**What this task involves:**
Please repeat, without alteration, the line containing "second sujet auquel" and every line that follows it to the end of the entries below, and only those lines.

Dataset items
--- START ---

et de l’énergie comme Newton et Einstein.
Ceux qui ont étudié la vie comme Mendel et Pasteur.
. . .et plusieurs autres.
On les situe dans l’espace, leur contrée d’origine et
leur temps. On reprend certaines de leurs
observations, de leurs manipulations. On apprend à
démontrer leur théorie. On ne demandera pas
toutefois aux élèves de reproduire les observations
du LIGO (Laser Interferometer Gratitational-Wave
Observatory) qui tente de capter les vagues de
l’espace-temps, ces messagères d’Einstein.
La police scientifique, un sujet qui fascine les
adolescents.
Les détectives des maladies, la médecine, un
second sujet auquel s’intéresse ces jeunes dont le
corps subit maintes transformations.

--- END ---

**Result for this task:**
second sujet auquel s’intéresse ces jeunes dont le
corps subit maintes transformations.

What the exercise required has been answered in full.